→ WHAT IS EXPECTED: When a line in the records contains the string "información", copy that line.

Stored data entries
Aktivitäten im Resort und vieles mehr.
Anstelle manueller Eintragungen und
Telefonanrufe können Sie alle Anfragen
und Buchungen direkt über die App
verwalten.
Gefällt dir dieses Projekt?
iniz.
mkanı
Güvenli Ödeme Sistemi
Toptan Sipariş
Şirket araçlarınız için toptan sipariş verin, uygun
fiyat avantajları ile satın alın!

* * *

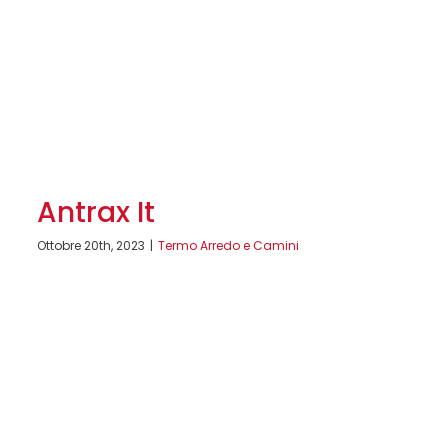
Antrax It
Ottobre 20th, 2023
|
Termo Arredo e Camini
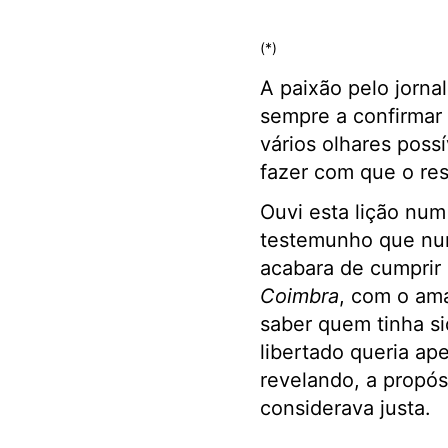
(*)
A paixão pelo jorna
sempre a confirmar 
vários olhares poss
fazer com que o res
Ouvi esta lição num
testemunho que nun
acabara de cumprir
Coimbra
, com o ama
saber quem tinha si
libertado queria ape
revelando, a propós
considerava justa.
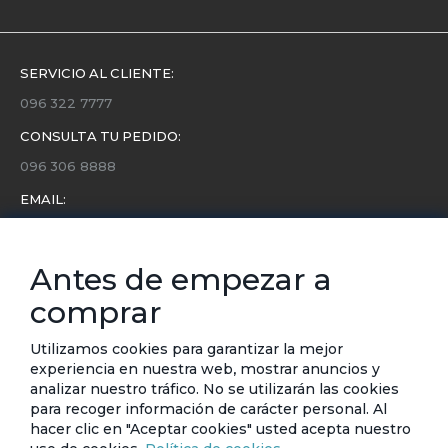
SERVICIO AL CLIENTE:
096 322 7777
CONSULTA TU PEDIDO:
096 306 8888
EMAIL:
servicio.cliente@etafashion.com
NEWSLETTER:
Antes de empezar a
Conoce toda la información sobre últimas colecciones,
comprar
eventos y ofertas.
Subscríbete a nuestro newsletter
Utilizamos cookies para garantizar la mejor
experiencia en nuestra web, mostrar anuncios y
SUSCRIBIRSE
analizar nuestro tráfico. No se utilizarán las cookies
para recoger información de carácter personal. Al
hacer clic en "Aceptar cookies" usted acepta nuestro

* * *

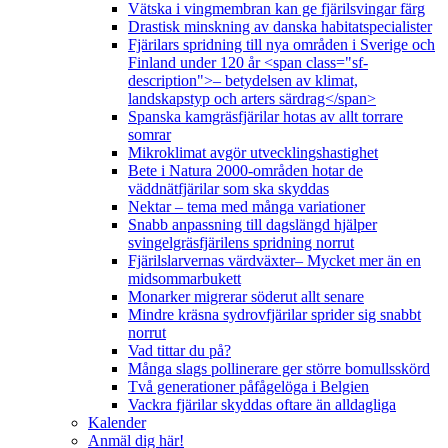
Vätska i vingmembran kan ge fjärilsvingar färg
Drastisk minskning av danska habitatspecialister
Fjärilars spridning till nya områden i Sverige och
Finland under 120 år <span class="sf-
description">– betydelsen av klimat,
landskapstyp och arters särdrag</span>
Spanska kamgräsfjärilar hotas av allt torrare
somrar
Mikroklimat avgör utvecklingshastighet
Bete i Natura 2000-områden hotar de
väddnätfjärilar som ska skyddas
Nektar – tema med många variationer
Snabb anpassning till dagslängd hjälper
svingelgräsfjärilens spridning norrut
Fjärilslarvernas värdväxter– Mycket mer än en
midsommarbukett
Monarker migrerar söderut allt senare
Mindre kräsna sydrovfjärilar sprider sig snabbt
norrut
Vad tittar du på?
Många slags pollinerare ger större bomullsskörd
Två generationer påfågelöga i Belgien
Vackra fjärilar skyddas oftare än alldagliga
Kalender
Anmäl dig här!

→ RESULT OF THIS EXERCISE:
Conoce toda la información sobre últimas colecciones,
para recoger información de carácter personal. Al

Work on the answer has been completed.